SickRage/lib/ftfy/chardata.py

# -*- coding: utf-8 -*-
"""
This gives other modules access to the gritty details about characters and the
encodings that use them.
"""

from __future__ import unicode_literals
import re
import zlib
from pkg_resources import resource_string
from ftfy.compatibility import unichr

# These are the five encodings we will try to fix in ftfy, in the
# order that they should be tried.
CHARMAP_ENCODINGS = [
    'latin-1',
    'sloppy-windows-1252',
    'macroman',
    'cp437',
    'sloppy-windows-1251',
]


def _build_regexes():
    """
    ENCODING_REGEXES contain reasonably fast ways to detect if we
    could represent a given string in a given encoding.

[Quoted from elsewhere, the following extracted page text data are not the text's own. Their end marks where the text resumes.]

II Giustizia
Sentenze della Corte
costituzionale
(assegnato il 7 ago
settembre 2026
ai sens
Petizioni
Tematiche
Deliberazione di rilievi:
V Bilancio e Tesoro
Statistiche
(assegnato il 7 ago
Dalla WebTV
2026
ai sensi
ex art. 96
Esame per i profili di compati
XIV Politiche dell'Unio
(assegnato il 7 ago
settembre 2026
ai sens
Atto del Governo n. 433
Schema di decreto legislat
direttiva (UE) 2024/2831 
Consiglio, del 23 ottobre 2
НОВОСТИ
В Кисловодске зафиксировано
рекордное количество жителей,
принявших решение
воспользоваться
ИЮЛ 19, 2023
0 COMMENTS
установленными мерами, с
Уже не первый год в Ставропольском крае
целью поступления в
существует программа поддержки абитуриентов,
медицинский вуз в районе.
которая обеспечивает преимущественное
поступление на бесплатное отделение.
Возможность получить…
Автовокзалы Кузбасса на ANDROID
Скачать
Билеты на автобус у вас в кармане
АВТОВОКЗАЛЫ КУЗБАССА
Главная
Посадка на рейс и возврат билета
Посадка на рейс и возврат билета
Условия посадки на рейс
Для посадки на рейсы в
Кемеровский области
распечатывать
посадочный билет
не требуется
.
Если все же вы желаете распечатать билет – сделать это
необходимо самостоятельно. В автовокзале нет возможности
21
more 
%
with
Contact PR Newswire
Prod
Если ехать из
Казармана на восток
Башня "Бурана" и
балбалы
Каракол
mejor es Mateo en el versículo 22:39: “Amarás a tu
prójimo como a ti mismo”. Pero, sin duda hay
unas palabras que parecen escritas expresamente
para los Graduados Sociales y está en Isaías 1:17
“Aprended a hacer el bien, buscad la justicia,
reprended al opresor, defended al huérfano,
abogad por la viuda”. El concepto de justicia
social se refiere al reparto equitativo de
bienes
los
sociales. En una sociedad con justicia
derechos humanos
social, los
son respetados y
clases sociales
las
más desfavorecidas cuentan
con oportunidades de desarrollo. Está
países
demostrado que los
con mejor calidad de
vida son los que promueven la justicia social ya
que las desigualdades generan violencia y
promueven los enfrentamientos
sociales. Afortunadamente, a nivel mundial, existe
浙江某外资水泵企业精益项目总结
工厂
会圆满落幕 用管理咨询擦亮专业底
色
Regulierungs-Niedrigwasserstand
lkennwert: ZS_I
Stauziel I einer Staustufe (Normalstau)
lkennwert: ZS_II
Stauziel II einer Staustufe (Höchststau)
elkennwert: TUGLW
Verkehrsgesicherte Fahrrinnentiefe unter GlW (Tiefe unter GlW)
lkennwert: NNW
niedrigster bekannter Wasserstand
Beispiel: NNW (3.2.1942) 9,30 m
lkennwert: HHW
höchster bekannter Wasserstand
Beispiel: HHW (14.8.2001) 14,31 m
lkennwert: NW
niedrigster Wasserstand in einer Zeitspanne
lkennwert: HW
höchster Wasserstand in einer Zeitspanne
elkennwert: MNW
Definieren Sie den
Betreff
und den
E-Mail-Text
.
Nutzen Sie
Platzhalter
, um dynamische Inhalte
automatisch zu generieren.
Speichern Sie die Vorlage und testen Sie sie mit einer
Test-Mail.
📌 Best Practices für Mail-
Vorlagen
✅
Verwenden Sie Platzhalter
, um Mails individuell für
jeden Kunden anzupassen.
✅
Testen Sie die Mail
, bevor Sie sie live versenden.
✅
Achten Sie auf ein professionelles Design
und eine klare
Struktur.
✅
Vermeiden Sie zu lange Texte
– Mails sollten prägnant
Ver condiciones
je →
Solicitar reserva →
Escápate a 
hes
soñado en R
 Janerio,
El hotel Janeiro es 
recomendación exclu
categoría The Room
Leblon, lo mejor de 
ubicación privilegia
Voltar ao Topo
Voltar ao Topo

The simplest one is
    the 'ascii' detector, which of course just determines if all characters
    are between U+0000 and U+007F.
    """
    # Define a regex that matches ASCII text.
    encoding_regexes = {'ascii': re.compile('^[\x00-\x7f]*$')}

    for encoding in CHARMAP_ENCODINGS:
        latin1table = ''.join(unichr(i) for i in range(128, 256))
        charlist = latin1table.encode('latin-1').decode(encoding)

        # Build a regex from the ASCII range, followed by the decodings of
        # bytes 0x80-0xff in this character set. (This uses the fact that all
        # regex special characters are ASCII, and therefore won't appear in the
        # string.)
        regex = '^[\x00-\x7f{0}]*$'.format(charlist)
        encoding_regexes[encoding] = re.compile(regex)
    return encoding_regexes
ENCODING_REGEXES = _build_regexes()


def possible_encoding(text, encoding):
    """
    Given text and a single-byte encoding, check whether that text could have
    been decoded from that single-byte encoding.

    In other words, check whether it can be encoded in that encoding, possibly
    sloppily.
    """
    return bool(ENCODING_REGEXES[encoding].match(text))


CHAR_CLASS_STRING = zlib.decompress(
    resource_string(__name__, 'char_classes.dat')
).decode('ascii')

def chars_to_classes(string):
    """
    Convert each Unicode character to a letter indicating which of many
    classes it's in.

    See build_data.py for where this data comes from and what it means.
    """
    return string.translate(CHAR_CLASS_STRING)


# A translate mapping that will strip all C0 control characters except
# those that represent whitespace.
CONTROL_CHARS = {}
for i in range(32):
    CONTROL_CHARS[i] = None

# Map whitespace control characters to themselves.
for char in '\t\n\f\r':
    del CONTROL_CHARS[ord(char)]